Introducción
Cuando se comienza a investigar por qué hay ciertas cosas que le atraen a una persona, lo que le apasiona o lo que la deja indiferente, se desencadena un proceso muy íntimo de relaciones con su propia historia, con sus recuerdos, con las vivencias y con todo aquello que intente explicar su afán por coleccionar, sea lo que sea que recolecte.

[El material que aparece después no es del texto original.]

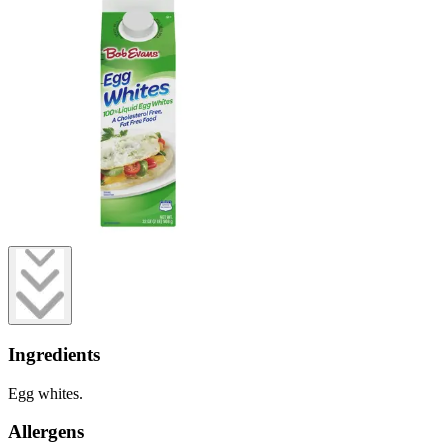
Ingredients
Egg whites.
Allergens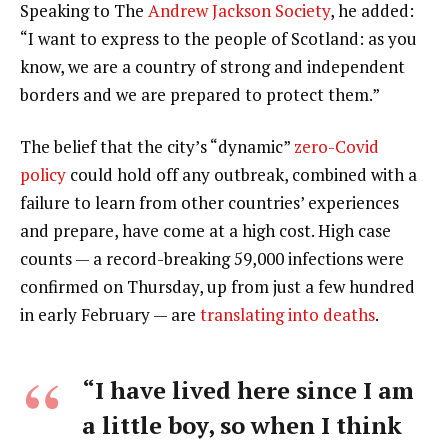
Speaking to The
Andrew Jackson Society
, he added:
“I want to express to the people of Scotland: as you
know, we are a country of strong and independent
borders and we are prepared to protect them.”
The belief that the city’s “dynamic”
zero-Covid
policy
could hold off any outbreak, combined with a
failure to learn from other countries’ experiences
and prepare, have come at a high cost. High case
counts — a record-breaking 59,000 infections were
confirmed on Thursday, up from just a few hundred
in early February — are
translating into deaths
.
“I have lived here since I am
a little boy, so when I think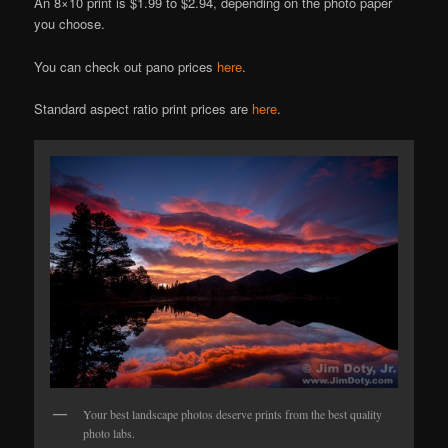
An 8×10 print is $1.99 to $2.94, depending on the photo paper
you choose.
You can check out pano prices
here
.
Standard aspect ratio print prices are
here
.
Your best landscape photos deserve prints from the best quality
photo labs.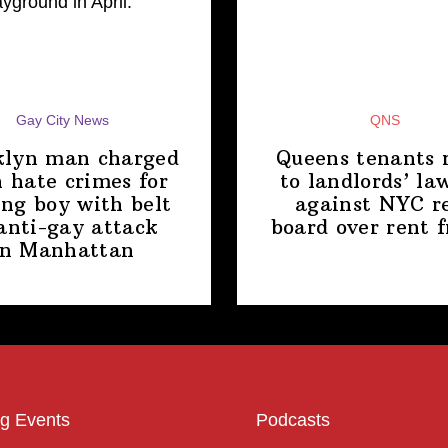
Gay City News
QNS
klyn man charged
Queens tenants 
 hate crimes for
to
landlords’
law
ing boy with belt
against NYC r
anti-gay attack
board over
rent 
in Manhattan
g Events
Podcasts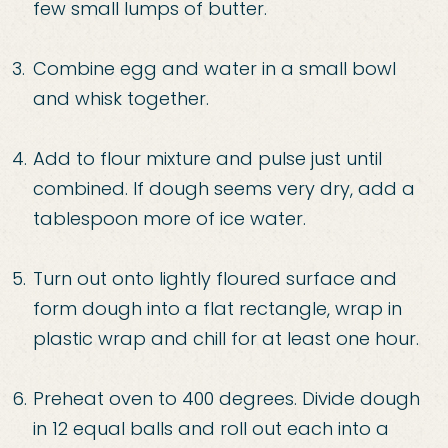
few small lumps of butter.
Combine
egg and water in a small bowl
and whisk together.
Add to flour mixture a
nd pulse just until
combined. If dough seems very dry, add a
tablespoon more of ice water.
Turn out onto lightly
floured surface and
form dough into a flat rectangle, wrap in
plastic wrap and chill for at least
one hour.
Preheat oven to 400 degrees. Divid
e dough
in 12 equal balls and roll out each into a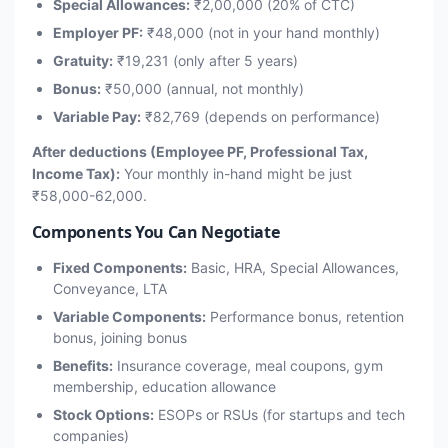
Special Allowances:
₹2,00,000 (20% of CTC)
Employer PF:
₹48,000 (not in your hand monthly)
Gratuity:
₹19,231 (only after 5 years)
Bonus:
₹50,000 (annual, not monthly)
Variable Pay:
₹82,769 (depends on performance)
After deductions (Employee PF, Professional Tax,
Income Tax):
Your monthly in-hand might be just
₹58,000-62,000.
Components You Can Negotiate
Fixed Components:
Basic, HRA, Special Allowances,
Conveyance, LTA
Variable Components:
Performance bonus, retention
bonus, joining bonus
Benefits:
Insurance coverage, meal coupons, gym
membership, education allowance
Stock Options:
ESOPs or RSUs (for startups and tech
companies)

En el caso de Francisco Dittborn Baeza no se trata de pintura ni de escultura, de libros o de música; no colecciona creaciones humanas que hayan sido producidas para el placer estético, para la expresión artística o para alimentar el conocimiento. Colecciona lo que se conoce como cultura material, aquello que hombres y mujeres han concebido y creado para solucionar dificultades prácticas de la vida cotidiana o para el entretenimiento, objetos que fueron creados para un fin específico y determinado y que no pretendían ser ni hacer otra cosa que aquello para lo que humildemente fueron inventados. En su caso, herramientas antiguas.

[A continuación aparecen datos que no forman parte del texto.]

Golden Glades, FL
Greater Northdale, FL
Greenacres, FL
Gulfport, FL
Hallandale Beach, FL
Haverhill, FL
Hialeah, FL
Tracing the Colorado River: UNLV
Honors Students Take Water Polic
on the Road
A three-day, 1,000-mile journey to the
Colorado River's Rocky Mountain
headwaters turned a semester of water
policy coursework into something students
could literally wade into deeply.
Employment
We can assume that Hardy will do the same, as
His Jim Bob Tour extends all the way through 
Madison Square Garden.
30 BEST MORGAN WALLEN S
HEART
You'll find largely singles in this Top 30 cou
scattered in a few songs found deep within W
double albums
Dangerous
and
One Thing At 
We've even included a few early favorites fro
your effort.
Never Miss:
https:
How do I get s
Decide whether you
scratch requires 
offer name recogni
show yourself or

Hurgando en la historia familiar emergieron cuatro personas que dieron algunas luces para comprender algo de esta pasión. En primer lugar, su bisabuelo paterno, Adolfo Murillo Sotomayor (1840 – 1899), médico obstetra muy reconocido en el ámbito científico y académico de la época y también diputado de la República. Sin embargo, Murillo ejercía otras actividades paralelas a la medicina, fue distribuidor de carbón, y además contaba con una particularidad: le interesaba muchísimo la flora endémica de carácter medicinal, llegando a escribir un libro llamado «Memoria sobre las plantas medicinales de Chile i el uso que de ellas puede hacerse en el país», impreso en 1861.2
Basándose en sus investigaciones y en el libro ya publicado, escribió una segunda versión denominada «Plantes médicinals du Chili», que presentó en el pabellón de Chile de la Exposición Universal de París de 1889, la misma para la que se construyó la emblemática torre Eiffel.